OpenCL shared memory and work group size
Hi Folks,
me again with another OpenCL question to ponder. Don't be shy. I know there are a lot of "lurkers" out there itching to get stuck in to these problems.
Working on the cumulative addition problem I hit a bug that was caused by shared memory.
Reviewing the excellent MacResearch tutorials, sure enough tutorial 4 it states that work items in a work group can access the same shared memory.
I was adding up 32 numbers and with a work group size of 16, each group could not see the other group's shared memory. I need ALL items to collaborate on the same shared memory to solve the problem.
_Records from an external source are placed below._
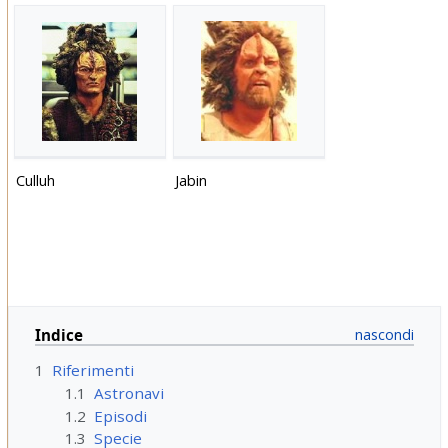
Culluh
Jabin
Indice
1
Riferimenti
1.1
Astronavi
1.2
Episodi
1.3
Specie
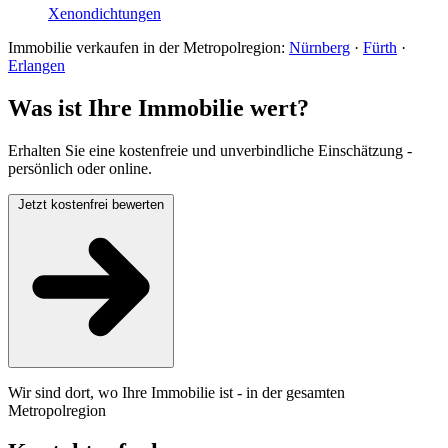
Xenondichtungen
Immobilie verkaufen in der Metropolregion:
Nürnberg
·
Fürth
·
Erlangen
Was ist Ihre Immobilie wert?
Erhalten Sie eine kostenfreie und unverbindliche Einschätzung -
persönlich oder online.
Jetzt kostenfrei bewerten
Wir sind dort, wo Ihre Immobilie ist - in der gesamten
Metropolregion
So, I upped the work group size to 32 and hey presto! everything works splendidly and the world is happy place once again.
My question is, for some problems will that not be a limitation? What if I want to use this algorithm to add 2048 numbers? For me to continue to use shared memory I must up my work group size as the problem demands? Otherwise I must use global memory.
See my earlier post on Cumulative Addition for more info on the algorithm used.
Any thoughts? Advice as always much appreciated.
Cheers,
Max




Covered in the CUDA doc...
Looks like they also cover this in this CUDA doc...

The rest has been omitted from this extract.